Bis vor einigen Jahren traute sich kaum noch jemand, so das AT abzuurteilen, zu präsent war noch die Forderung des radicalen Flügels der Reformbewegung der „Deutschen Christen“ in den 30 Jahren, das AT aus antisemitischen Gründen abzulehnen. In der Alten Kirche argumentierte Marcion schon mit den „unchristlichen“ Gottesaussagen des AT: Der Gott des AT sei unvereinbar mit dem Gott Jesu. Aber neuerdings revitalisiert sich diese These wieder. Der „Gott der Liebe“, den Jesus uns nahebringt, ist nicht der des AT.

Eine Zeitlang gefiel noch das „sozialkritische Engagement“ der Propheten und daß das AT nicht so jenseitsorientiert sei wie das NT. Aber jetzt überwiegt eher der Negativeindruck der Intoleranz des jüdischen Gottes gegen die Götzen der anderen Völker.

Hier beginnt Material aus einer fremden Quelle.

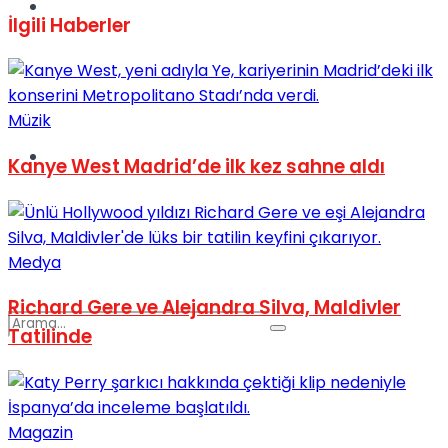
Spor
İlgili
Haberler
Müzik
Podcast
Kanye West Madrid’de ilk kez sahne aldı
Medya
Richard Gere ve Alejandra Silva, Maldivler
Tatilinde
Magazin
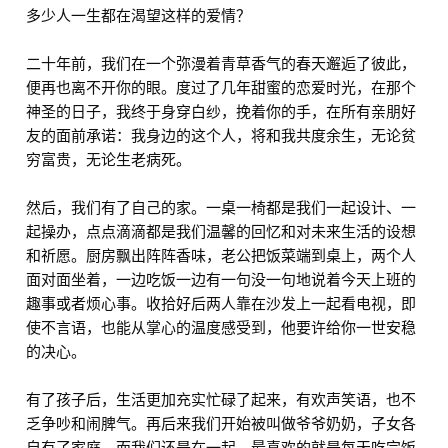
多少人一生都在渴望这样的爱情？
二十年前，我们在一个弥漫着青草香气的春天邂逅了彼此，
便再也离不开你的眼。度过了几年甜蜜的恋爱时光，在那个
神圣的日子，我终于身穿白纱，挽着你的手，在所有亲朋好
友的面前承诺：我身边的这个人，将和我共度余生，无论贫
穷富贵，无论生老病死。
然后，我们有了自己的家。一桌一椅都是我们一起设计、一
起操办，点点滴滴都是我们温馨的回忆和对未来生活的设想
和祈愿。厨房飘出阵阵香味，老公把饭菜端到桌上，两个人
面对面坐着，一边吃饭一边有一句没一句地说着今天上班的
趣事或者烦心事。收拾好后两人靠在沙发上一起看电视，即
使不言语，也能从掌心的温度感受到，他要许给你一世安稳
的决心。
有了孩子后，生活更加充实忙碌了起来，有欢声笑语，也不
乏争吵和闹脾气。再后来我们开始被叫做爷爷奶奶，子女各
自有了家庭，而我们还是在一起，最喜欢的就是每天吃完饭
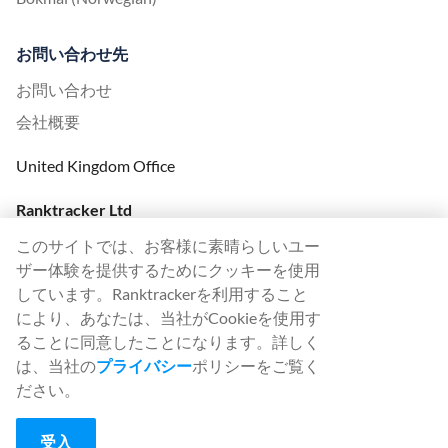
お問い合わせ先
お問い合わせ
会社概要
United Kingdom Office
Ranktracker Ltd
144A Clerkenwell Rd
このサイトでは、お客様に素晴らしいユー
London, EC1R 5DF
ザー体験を提供するためにクッキーを使用
Company No: 08820809
しています。Ranktrackerを利用すること
felix@ranktracker.com
により、あなたは、当社がCookieを使用す
ることに同意したことになります。詳しく
は、当社の
プライバシー
ポリシーをご覧く
ださい。
2015 -
2026
© Ranktracker. All Rights Reserved.
受入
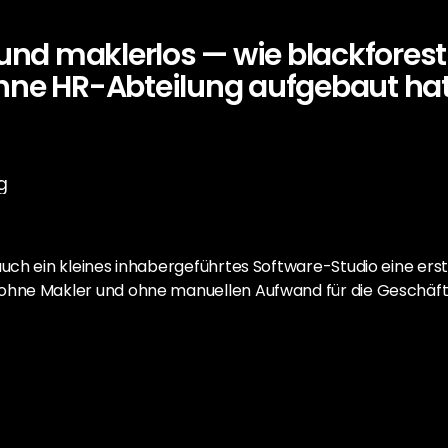
und maklerlos — wie blackforestb
ne HR-Abteilung aufgebaut ha
g
auch ein kleines inhabergeführtes Software-Studio eine ers
 ohne Makler und ohne manuellen Aufwand für die Geschäft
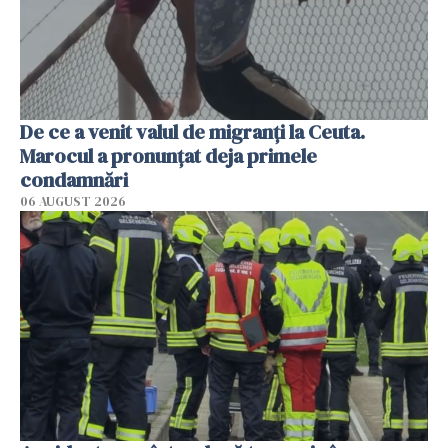
De ce a venit valul de migranți la Ceuta.
Marocul a pronunțat deja primele
condamnări
06 AUGUST 2026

Daß im AT auch gar nichts dem interreligiösen Dialog Ähnliches anklinge...nein, das kann nicht mehr unsere Welt sein.

Eine ganz gebildete Theologin erklärte mir gar, daß das 2.Vaticanum mit seinem Begriff der „Hierarchie der Wahrheiten“ zum Ausdruck bringen wolle, daß nicht alle Schriften der Bibel gleich bedeutungsvoll seien. Das AT sei nach diesem Reformkonzil als völlig unwichtig anzusehen und die Paulusbriefe, da sie so frauenfeindlich seien, als weniger wichtig als die Evangelien. Deshalb schätze sie dies Reformkonzil.

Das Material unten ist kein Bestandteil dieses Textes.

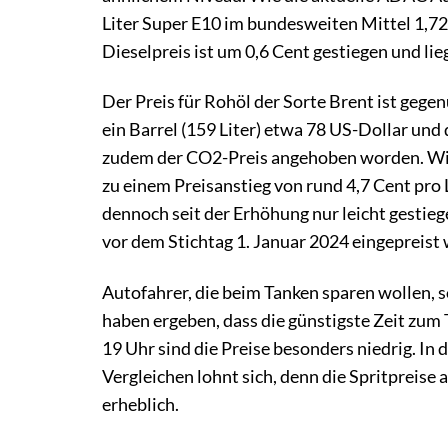
Liter Super E10 im bundesweiten Mittel 1,729
Dieselpreis ist um 0,6 Cent gestiegen und lieg
Der Preis für Rohöl der Sorte Brent ist gegen
ein Barrel (159 Liter) etwa 78 US-Dollar und 
zudem der CO2-Preis angehoben worden. Wird
zu einem Preisanstieg von rund 4,7 Cent pro L
dennoch seit der Erhöhung nur leicht gestie
vor dem Stichtag 1. Januar 2024 eingepreist
Autofahrer, die beim Tanken sparen wollen,
haben ergeben, dass die günstigste Zeit zum
19 Uhr sind die Preise besonders niedrig. I
Vergleichen lohnt sich, denn die Spritpreise 
erheblich.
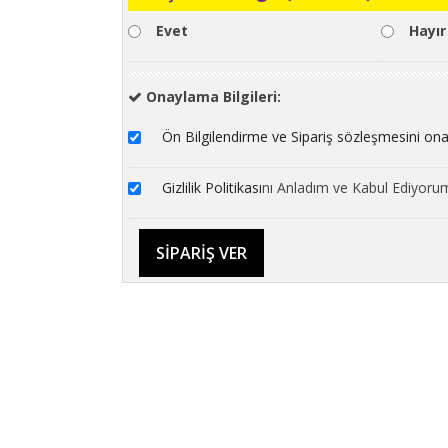
Evet
Hayır
Onaylama Bilgileri:
Ön Bilgilendirme ve Sipariş sözleşmesini on
Gizlilik Politikası
nı Anladım ve Kabul Ediyoru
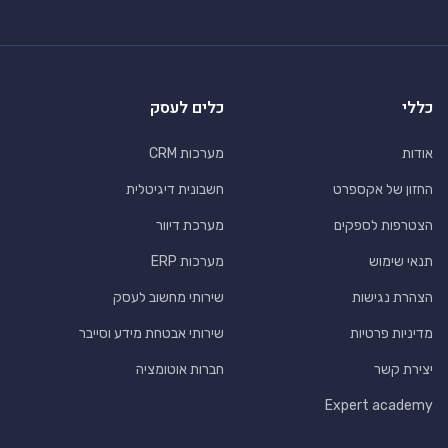
כללי
כלים לעסק
אודות
מערכות CRM
החזון של אקספרט
חשבונית דיגיטלית
הצטרפות לספקים
מערכת דיוור
תנאי שימוש
מערכות ERP
הצהרת נגישות
שירותי מחשוב לעסק
מדיניות פרטיות
שירותי אבטחת מידע וסייבר
יצירת קשר
חברות אוטומציה
Expert academy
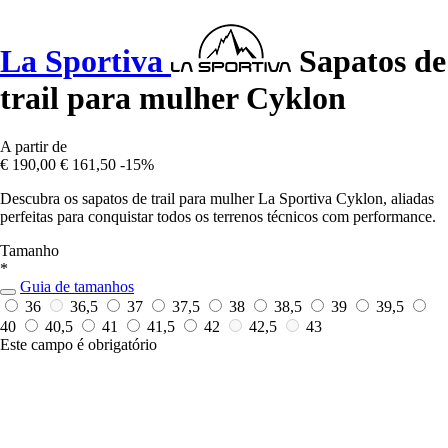
La Sportiva
Sapatos de
trail para mulher Cyklon
A partir de
€ 190,00
€ 161,50
-15%
Descubra os sapatos de trail para mulher La Sportiva Cyklon, aliadas
perfeitas para conquistar todos os terrenos técnicos com performance.
Tamanho
*
Guia de tamanhos
36
36,5
37
37,5
38
38,5
39
39,5
40
40,5
41
41,5
42
42,5
43
Este campo é obrigatório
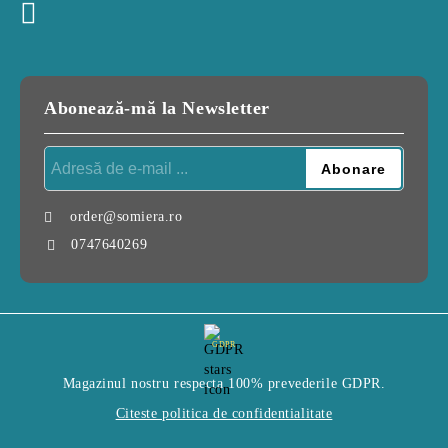
Abonează-mă la Newsletter
order@somiera.ro
0747640269
GDPR
Magazinul nostru respecta 100% prevederile GDPR.
Citeste politica de confidentialitate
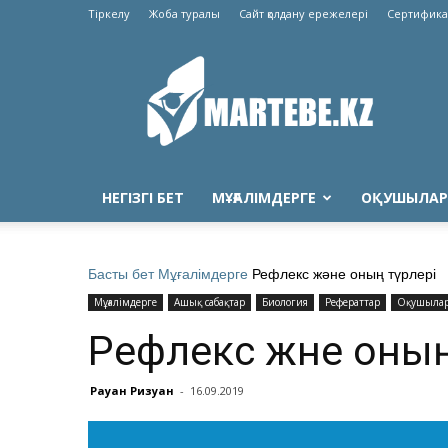
Тіркелу
Жоба туралы
Сайт қолдану ережелері
Сертифика
Martebe.kz
білім
сайты
НЕГІЗГІ БЕТ
МҰҒАЛІМДЕРГЕ
ОҚУШЫЛАР
Басты бет
Мұғалімдерге
Рефлекс және оның түрлері
Мұғалімдерге
Ашық сабақтар
Биология
Рефераттар
Оқушылар
Рефлекс және оның
Рауан Ризуан
-
16.09.2019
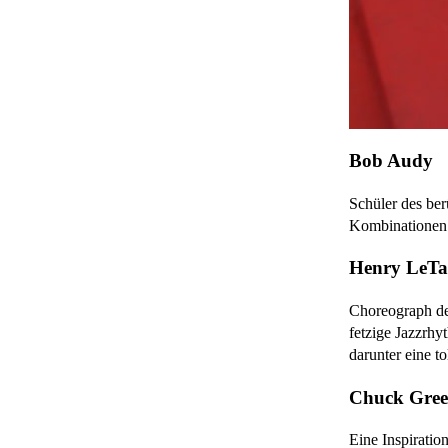
Bob Audy
Schüler des ber
Kombinationen 
Henry LeT
Choreograph de
fetzige Jazzrhy
darunter eine t
Chuck Gre
Eine Inspiratio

Generell enthalte das AT darüberhinaus vieles, was wir heute ob des Progresses der Wissenschaften als nicht mehr akzeptabel erachten müssen, so etwa alle Aussagen zur Sexualität, der Homosexualität isb. Auch sei das Gottesbild des AT oft sehr naiv, als wenn Gott Naturkatastrophen bewirke (die Sintflut etwa) oder daß er direkt in der Geschichte wirke.

Das AT präsentiere uns so eine Vielzahl von Gottesbildern , die uns Heutigen nicht gefallen können und so abzulehnen seien. Es gälte nämlich, unser Leben fördernde Gottesbilder zu kreieren. Das schlösse jede Rede von einem Zorn Gottes, einem strafenden Gott, einem Gott, der andere Religionen als Götzendienst herabwürdigt, aus.

Auf die Anfrage, wie man es dann mit der Johannesapolalypse hielte, erfolgt dann in der Regel die nun nicht mehr verblüffende Antwort, daß das wohl das „Letzte“ sei. Eine Theologin erklärte gar, daß die Kirche schwer irrte, als sie dies Buch in den Kanon aufnahm. Völlig inakzeptabel, da inkompatibel mit Jesu Liebesgott, lautet das Mehrheitsvotum.

Also bleibt uns nur noch Jesus. „Wenn eure Gerechtigkeit nicht viel größer ist als die der Pharisäer und Schriftgelehrten, dann werdet ihr nicht eingehen in das Reich Gottes.“- dieser Kernsatz der Bergpredigt Jesu, der könne aber auf keinem Falle von Jesus stammen, denn so etwas Liebloses hätte er nie gesagt. So seien dann auch alle Gerichtsreden Jesu nachösterliche Gemeindeerdichtungen, die auch nicht von ihm stammen können, denn er kenne nur den Gott der Liebe.

Wer glaubt und sich taufen läßt, wird gerettet, wer aber nicht glaubt, wird verdammt werden“-ein Diplomtheologe erklärte, daß das niemals in der Bibel stehen könne, und als ich ihm dann die Stelle anzeigte, Mk16,16, erklärte er ganz irritiert, daß das kein echtes Jesuswort sein könne und daß es so für uns belanglos wäre.Das NT enthalte eben viel für uns Heutigen Unzumutbares, aber wir seien eben auch keine Biblizisten.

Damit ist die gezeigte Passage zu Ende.